LadyGeek wrote: ↑
Fri Aug 26, 2016 1:56 pm
sunny_socal wrote:...I wouldn't worry about it, obviously they just stuck the wrong (boilerplate) form in your car. As for the PSI - be thankful they're actually a little high! (Indeed to be sure you should learn to check them yourself, just get a $5 gauge next time to stop for gas.) I run all my tires @ 40 PSI if the max sidewall is 44, 45 PSI if the max sidewall is 50, 75 PSI if the max sidewall is 80. The door jamb pressures are only applicable for the tires that came with the car and for those wanting a plush ride. It has more to do with liability than anything else - the manufacturer doesn't want another Firestone fiasco on their hands.
No, the pressure is determined by the engineers - not lawyers. This is not good advice. See: What Air Pressure Should I Use in My Tires?

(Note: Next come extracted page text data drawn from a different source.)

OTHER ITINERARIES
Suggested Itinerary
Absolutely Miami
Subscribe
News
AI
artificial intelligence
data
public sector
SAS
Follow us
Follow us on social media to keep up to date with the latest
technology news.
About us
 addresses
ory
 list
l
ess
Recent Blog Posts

or google "correct tire pressure"
I'm with sunny_socal on this one. I aim about 2-4 above the door jamb figure (the number car engineers recommend) which is usually far below the max tire pressure (the number tire engineers have determined). There are all sorts of tradeoffs, but a few psi is minor IMO, and I like to err on the side of a firmer ride starting and wider margin before it gets too low. Also, with the low pressure tire pressure sensors, I seldom bother to check the tires anymore.

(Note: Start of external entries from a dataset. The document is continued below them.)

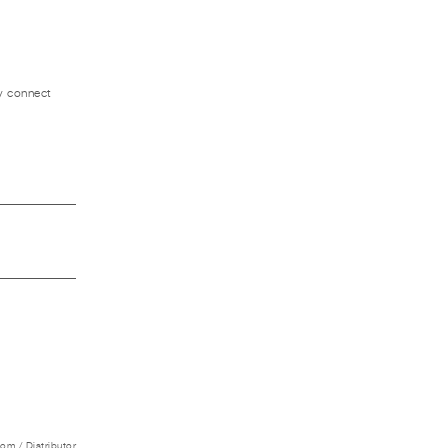
ly connect
m / Distributor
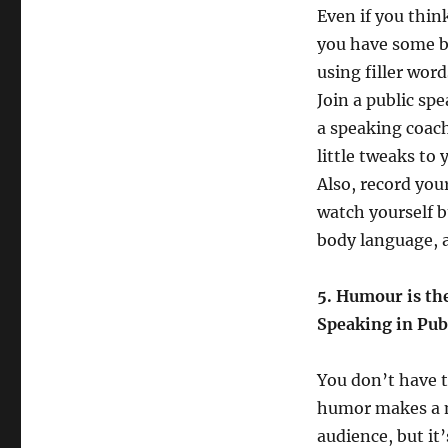
Even if you thin
you have some ba
using filler wor
Join a public sp
a speaking coac
little tweaks to
Also, record your
watch yourself b
body language, 
5. Humour is the 
Speaking in Pub
You don’t have 
humor makes a m
audience, but it’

Costs $200 to have them replaced, so might as well take advantage of the new tech (annoying expense like keys/fobs and other advanced features that's big profit for the parts and service departments).

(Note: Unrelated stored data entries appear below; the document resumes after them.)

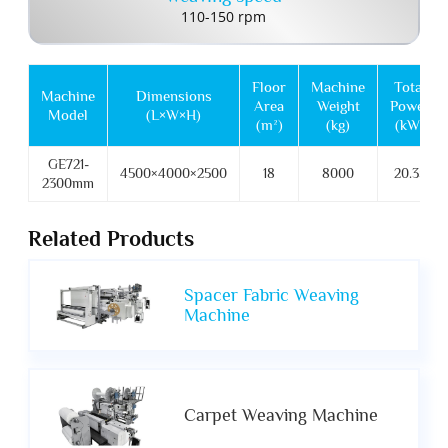
110-150 rpm
Floor
Machine
Total
Machine
Dimensions
Area
Weight
Power
Model
(L×W×H)
(m²)
(kg)
(kW)
GE721-
4500×4000×2500
18
8000
20.35
2300mm
Related Products
Spacer Fabric Weaving
Machine
Carpet Weaving Machine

Anyway, this time of year, I might need to top off the tires once and again in winter, but the heat expansion often balances the slow leakage so I can go 6 months without bothering in the spring/summer (I really don't, but it's good to know you can, and I don't stress over it). YMMV
And if you have the newer monitoring systems, they give you specific pressure readouts for each individual tires. There's even one that honks the horn when you've reach the correct pressure.
Between good tires and new tech, the OCD tire checks have gone the way of the 3000 mile oil change for me. I still eyeball the tires and spot check as needed, but I'm not checking them regularly with every gas fillup. I remember the days when oil needed to be checked and/or added whenever gas was added; now it's been years since I've had to add oil between changes. I'm reminded, as I was reading about microplastic plastic polution in the ocean and the amount of tire and brake dust found, I thought about hybrid/electric cars having "lifetime" brake pads from little use. So aside from worrying less about checking for brake pad wear and replacement, it's another small benefit to the planet over conventional cars. Great when less is more.